Reading isnt so much the ability to memorise each and every single one, its more like…lifting weights. You lift one weight on one part of your body, and that part of you improves so you can lift more, but the other parts need training as well. And the more you train these different parts of your body the better your over all fitness will be.

When it comes to reading, the best way to learn to read the game is by going go problems, but they are not the be all and end all of go. It would be pointless for example to be an expert in life and death, but not know how to start the game of go, or what openings do what, and indeed stratergy.

Training only one aspect of go, will yeild limited results in my experience.

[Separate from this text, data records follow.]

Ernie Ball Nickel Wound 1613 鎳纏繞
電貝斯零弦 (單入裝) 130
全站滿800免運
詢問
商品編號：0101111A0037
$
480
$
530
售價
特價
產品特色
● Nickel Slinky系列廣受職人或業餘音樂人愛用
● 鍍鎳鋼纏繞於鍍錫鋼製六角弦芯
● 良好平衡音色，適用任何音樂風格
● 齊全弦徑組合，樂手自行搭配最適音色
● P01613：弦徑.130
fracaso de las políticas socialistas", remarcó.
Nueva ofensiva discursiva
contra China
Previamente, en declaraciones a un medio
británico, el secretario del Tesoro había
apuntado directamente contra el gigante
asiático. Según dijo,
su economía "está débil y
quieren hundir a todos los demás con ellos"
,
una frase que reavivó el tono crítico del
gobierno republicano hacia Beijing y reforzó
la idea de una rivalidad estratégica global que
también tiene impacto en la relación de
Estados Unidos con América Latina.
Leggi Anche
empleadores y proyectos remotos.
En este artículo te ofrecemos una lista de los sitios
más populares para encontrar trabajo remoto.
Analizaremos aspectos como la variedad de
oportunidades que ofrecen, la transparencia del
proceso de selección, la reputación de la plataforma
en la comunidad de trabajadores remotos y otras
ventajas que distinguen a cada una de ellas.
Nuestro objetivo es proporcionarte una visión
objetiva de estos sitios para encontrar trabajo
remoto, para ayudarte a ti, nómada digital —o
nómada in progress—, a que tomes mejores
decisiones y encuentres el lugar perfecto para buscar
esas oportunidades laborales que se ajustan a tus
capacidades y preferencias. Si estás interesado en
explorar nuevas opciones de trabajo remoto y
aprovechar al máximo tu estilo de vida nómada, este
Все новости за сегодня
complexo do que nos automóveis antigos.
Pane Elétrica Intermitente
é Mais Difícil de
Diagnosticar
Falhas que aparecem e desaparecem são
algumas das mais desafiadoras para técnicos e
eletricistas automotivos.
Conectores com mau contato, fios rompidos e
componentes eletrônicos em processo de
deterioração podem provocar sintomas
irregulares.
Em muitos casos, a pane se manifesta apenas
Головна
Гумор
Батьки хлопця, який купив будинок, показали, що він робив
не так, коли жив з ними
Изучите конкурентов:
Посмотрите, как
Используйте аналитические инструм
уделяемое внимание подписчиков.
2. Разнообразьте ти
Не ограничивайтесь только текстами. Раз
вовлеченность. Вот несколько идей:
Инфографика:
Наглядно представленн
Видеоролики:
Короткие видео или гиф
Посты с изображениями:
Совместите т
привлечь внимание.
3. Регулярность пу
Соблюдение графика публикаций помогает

5 posts were merged into an existing topic: Tabletop RPG Discussion Thread

My personal interpretation of Tsumego is that the individual puzzles do not matter. When you play Tsumego you can learn some basic lessons about particular shapes and how to combat them. Some of the earlier Cho Chikun puzzles I linked to do show up in my 9x9 games. However, the primary purpose of Tsumego is to teach your brain that the sequence you play stones in truly matters.

Each time you lay down a stone, you affect the options your opponent has to choose from on their following turn. Puzzle after puzzle trains your brain to think about Go patterns and shapes from a different vantage point than live games tend to teach you. With Tsumego your brain begins to understand the foundational building blocks of Go shapes. It begins to see them in layers, instead of a single shape with holes inside it.

It recognizes the outer layer of a 5 row, 8 column structure. It forms basic building block shapes of the solid connected stones within that outer layer. Easy examples of such shapes would be Tertris style tetrominos. It sees lines, zig-zags, T shapes, squares, etc… It even makes shapes out of the unfilled intersections within the Tsumego structure. Over and over it memorizes this data and as you solve problems, it also begins to learn how different sequences of filling in those intersections, affects the surrounding structures.

It learns how to build on the tetromino shapes to create new shapes and how to use those new shapes to affect the options your opponent will have. In this way it slowly maps out the possibilities of Tsumego problems in general. It learns from every failure and every success. It remembers the sequences necessary to affect these shapes in different ways. A lot of information is being analyzed by your subconscious and then committed to memory.

The better you memorize the Tsumego that you are practicing, the quicker your brain will readily recognize the smaller shapes and empty spaces within the gameboard configuration of a live Go board in the future. Tsumego are the building blocks of potential shape. The more of them that you memorize, the better you will begin to inherently know what to do to in order to affect various game board configurations and situations in different ways. The quicker your ability to solve a puzzle you’ve already studied, when revisiting it weeks or months later, the greater the indication of how well you memorized it. Tsumego helps you develop your Go intuition, that gut instinct of what to do, even if you don’t necessarily know why.